▸ **About this task**
Write out exactly the lines from the first line of the records below through the line that contains "The height and width of the screenshot is (2576, 1453).", and stop there.

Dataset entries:
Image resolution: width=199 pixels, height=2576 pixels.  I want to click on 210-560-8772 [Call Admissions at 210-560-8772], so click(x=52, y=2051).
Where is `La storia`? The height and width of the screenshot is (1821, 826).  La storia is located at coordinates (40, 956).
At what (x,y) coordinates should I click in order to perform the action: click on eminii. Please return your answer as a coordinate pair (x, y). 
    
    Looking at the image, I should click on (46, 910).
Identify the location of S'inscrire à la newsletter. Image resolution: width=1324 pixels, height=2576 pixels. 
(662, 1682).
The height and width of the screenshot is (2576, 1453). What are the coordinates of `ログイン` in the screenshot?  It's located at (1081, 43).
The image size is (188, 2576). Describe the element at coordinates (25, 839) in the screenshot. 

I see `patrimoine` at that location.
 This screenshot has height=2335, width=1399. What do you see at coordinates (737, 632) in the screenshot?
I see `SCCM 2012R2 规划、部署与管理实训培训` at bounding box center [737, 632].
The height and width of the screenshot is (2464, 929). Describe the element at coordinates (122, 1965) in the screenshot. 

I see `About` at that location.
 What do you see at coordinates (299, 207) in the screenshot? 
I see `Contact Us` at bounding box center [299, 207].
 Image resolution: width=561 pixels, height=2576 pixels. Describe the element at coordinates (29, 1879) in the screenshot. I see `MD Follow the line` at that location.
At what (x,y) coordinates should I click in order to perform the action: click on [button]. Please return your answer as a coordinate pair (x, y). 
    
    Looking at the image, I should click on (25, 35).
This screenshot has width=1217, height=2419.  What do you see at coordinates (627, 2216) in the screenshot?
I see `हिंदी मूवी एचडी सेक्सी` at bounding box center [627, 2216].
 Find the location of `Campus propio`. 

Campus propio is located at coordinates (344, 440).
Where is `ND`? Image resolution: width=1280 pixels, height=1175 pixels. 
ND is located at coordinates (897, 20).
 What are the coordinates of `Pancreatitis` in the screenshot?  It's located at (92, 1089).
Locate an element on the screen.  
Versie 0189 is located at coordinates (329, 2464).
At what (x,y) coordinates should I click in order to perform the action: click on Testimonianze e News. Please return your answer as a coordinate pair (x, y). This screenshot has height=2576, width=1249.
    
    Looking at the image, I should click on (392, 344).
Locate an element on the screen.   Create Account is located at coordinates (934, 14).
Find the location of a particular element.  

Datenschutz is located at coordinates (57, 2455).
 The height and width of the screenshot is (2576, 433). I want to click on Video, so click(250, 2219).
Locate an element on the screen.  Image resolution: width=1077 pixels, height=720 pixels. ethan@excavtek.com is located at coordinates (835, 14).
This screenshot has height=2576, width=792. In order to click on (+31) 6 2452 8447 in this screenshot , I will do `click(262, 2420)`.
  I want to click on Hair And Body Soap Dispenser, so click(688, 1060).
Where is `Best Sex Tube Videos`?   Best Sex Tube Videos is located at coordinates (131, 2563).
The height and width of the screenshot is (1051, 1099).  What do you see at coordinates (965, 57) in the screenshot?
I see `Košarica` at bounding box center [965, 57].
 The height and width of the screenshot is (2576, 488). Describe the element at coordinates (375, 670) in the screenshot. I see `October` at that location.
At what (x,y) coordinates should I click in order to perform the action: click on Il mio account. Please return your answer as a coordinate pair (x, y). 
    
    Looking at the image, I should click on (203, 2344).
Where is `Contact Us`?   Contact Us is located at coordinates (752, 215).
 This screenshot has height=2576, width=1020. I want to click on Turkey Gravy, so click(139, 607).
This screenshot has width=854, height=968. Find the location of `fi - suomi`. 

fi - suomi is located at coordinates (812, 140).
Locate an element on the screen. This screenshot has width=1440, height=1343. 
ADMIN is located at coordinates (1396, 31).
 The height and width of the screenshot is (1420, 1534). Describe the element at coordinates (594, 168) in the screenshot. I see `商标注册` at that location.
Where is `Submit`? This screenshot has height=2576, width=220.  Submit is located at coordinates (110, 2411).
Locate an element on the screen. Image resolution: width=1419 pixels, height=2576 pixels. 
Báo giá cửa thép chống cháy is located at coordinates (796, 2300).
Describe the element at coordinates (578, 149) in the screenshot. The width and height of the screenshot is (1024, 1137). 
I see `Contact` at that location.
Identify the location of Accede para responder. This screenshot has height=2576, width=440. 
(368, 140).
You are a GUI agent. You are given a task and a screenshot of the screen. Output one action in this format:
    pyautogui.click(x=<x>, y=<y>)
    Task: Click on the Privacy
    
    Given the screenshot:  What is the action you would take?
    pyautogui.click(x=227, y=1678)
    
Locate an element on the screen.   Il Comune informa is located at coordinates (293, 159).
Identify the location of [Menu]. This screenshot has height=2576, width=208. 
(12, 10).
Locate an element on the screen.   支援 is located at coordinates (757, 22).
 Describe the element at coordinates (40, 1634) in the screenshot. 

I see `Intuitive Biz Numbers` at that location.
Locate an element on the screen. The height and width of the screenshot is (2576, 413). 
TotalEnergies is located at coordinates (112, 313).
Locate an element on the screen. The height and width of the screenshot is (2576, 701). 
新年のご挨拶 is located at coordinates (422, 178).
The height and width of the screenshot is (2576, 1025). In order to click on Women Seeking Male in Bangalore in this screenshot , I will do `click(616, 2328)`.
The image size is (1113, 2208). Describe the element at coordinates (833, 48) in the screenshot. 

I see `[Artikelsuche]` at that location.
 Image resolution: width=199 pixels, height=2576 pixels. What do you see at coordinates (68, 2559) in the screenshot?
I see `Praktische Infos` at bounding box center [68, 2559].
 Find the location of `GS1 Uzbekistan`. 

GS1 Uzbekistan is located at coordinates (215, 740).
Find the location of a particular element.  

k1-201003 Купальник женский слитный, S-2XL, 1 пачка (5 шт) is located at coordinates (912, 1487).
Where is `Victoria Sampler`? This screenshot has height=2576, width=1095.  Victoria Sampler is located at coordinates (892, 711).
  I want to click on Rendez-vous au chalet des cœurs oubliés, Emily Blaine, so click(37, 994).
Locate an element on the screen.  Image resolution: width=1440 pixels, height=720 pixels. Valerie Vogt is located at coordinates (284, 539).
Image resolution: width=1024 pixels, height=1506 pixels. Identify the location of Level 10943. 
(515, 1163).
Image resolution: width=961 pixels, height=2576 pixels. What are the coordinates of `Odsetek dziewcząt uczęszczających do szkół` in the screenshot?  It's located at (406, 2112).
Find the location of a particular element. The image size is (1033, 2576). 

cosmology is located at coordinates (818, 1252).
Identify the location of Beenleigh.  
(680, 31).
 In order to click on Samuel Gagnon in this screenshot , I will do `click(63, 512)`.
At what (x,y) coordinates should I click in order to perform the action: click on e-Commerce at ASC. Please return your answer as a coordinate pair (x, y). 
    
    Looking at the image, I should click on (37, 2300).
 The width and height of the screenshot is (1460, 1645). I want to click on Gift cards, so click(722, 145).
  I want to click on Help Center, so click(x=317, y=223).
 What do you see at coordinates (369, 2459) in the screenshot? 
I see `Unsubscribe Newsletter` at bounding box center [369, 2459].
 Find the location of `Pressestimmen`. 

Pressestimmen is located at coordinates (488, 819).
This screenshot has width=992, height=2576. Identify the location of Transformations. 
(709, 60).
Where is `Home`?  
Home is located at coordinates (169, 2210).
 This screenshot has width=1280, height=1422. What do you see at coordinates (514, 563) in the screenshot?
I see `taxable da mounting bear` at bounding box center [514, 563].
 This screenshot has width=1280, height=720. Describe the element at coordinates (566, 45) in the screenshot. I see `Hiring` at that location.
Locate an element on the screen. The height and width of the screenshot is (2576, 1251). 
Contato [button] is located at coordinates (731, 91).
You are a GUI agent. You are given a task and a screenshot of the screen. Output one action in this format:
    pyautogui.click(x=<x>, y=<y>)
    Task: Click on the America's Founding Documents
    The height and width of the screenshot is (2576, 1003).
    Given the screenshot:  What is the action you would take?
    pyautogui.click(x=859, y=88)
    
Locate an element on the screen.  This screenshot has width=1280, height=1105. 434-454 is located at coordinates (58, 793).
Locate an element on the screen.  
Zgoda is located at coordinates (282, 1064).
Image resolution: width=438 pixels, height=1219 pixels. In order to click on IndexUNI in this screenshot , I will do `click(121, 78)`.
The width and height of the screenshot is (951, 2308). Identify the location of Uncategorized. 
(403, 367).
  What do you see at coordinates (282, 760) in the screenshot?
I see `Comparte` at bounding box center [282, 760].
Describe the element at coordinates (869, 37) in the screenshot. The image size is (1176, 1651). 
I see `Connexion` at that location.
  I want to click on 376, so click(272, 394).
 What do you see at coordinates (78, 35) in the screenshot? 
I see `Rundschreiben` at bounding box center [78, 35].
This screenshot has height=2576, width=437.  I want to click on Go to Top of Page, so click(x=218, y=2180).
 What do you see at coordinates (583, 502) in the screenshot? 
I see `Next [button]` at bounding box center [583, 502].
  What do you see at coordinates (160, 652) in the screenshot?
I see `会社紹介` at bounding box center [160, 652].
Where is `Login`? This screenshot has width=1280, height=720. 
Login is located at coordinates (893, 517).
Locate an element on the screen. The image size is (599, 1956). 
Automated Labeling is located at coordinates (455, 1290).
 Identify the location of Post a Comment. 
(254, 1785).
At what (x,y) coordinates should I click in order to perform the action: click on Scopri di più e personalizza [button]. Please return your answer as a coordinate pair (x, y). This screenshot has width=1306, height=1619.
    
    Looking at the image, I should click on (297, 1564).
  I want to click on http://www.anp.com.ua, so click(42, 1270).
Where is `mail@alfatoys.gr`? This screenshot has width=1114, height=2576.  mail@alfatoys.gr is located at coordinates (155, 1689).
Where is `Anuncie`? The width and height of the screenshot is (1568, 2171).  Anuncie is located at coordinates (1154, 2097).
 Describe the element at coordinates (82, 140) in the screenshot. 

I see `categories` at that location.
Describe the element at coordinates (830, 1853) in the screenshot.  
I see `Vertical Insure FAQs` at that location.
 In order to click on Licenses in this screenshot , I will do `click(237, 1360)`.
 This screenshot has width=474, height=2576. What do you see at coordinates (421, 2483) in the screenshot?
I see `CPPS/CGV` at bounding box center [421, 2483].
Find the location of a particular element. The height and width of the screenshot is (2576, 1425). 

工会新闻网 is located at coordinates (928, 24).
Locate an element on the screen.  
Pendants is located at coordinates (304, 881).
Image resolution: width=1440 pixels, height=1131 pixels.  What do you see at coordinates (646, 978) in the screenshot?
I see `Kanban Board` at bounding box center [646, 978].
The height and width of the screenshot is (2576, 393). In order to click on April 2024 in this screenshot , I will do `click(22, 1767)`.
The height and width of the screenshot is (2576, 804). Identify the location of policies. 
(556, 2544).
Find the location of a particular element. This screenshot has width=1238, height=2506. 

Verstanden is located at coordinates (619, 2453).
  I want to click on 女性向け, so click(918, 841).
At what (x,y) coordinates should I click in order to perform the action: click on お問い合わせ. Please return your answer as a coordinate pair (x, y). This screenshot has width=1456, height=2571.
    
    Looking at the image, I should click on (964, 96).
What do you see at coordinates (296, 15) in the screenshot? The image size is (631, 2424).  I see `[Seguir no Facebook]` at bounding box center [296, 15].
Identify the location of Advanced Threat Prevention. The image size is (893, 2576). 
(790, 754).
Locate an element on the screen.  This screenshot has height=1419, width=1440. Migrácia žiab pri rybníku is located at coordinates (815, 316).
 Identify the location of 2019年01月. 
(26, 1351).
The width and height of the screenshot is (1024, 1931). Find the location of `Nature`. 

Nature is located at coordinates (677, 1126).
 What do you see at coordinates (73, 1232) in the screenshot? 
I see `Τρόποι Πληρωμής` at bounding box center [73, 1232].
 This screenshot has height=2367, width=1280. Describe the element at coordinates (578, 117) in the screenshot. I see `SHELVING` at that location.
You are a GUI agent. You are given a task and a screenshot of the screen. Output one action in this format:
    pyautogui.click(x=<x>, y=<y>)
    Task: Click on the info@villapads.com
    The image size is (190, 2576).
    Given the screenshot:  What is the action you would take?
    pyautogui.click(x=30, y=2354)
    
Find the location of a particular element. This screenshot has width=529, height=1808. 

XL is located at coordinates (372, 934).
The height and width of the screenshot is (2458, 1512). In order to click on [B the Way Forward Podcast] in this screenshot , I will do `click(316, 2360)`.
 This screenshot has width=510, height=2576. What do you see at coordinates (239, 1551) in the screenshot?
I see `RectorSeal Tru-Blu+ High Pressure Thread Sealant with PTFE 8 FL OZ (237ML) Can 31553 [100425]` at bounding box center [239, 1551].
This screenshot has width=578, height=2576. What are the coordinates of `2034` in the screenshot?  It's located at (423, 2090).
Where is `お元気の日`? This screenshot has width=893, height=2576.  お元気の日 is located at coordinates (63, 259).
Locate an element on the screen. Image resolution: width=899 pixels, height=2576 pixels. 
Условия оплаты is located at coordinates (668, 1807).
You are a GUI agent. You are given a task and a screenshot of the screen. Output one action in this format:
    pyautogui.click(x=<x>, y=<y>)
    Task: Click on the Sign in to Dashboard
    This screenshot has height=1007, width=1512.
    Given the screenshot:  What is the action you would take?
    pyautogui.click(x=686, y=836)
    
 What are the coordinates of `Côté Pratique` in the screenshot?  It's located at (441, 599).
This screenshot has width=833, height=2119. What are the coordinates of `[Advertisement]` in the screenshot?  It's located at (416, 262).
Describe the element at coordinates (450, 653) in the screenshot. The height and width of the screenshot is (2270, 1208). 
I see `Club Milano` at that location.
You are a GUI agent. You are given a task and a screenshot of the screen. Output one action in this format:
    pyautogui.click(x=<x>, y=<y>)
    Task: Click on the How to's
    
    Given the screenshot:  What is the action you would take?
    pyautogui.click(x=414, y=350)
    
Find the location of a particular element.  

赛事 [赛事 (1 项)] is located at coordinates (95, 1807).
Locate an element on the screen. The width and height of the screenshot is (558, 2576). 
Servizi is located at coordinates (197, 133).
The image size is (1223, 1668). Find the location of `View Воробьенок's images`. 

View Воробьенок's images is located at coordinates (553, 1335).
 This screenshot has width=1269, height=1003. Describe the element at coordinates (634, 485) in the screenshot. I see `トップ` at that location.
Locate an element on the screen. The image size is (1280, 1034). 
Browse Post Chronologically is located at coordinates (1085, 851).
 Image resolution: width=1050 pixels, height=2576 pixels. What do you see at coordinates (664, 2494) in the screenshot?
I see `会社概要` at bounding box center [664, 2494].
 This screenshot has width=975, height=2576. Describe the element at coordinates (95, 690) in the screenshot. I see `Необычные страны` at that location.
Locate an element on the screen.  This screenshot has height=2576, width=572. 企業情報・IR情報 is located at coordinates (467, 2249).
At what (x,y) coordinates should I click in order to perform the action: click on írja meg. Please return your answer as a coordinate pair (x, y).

▸ **Expected answer**
Image resolution: width=199 pixels, height=2576 pixels.  I want to click on 210-560-8772 [Call Admissions at 210-560-8772], so click(x=52, y=2051).
Where is `La storia`? The height and width of the screenshot is (1821, 826).  La storia is located at coordinates (40, 956).
At what (x,y) coordinates should I click in order to perform the action: click on eminii. Please return your answer as a coordinate pair (x, y). 
    
    Looking at the image, I should click on (46, 910).
Identify the location of S'inscrire à la newsletter. Image resolution: width=1324 pixels, height=2576 pixels. 
(662, 1682).
The height and width of the screenshot is (2576, 1453). What are the coordinates of `ログイン` in the screenshot?  It's located at (1081, 43).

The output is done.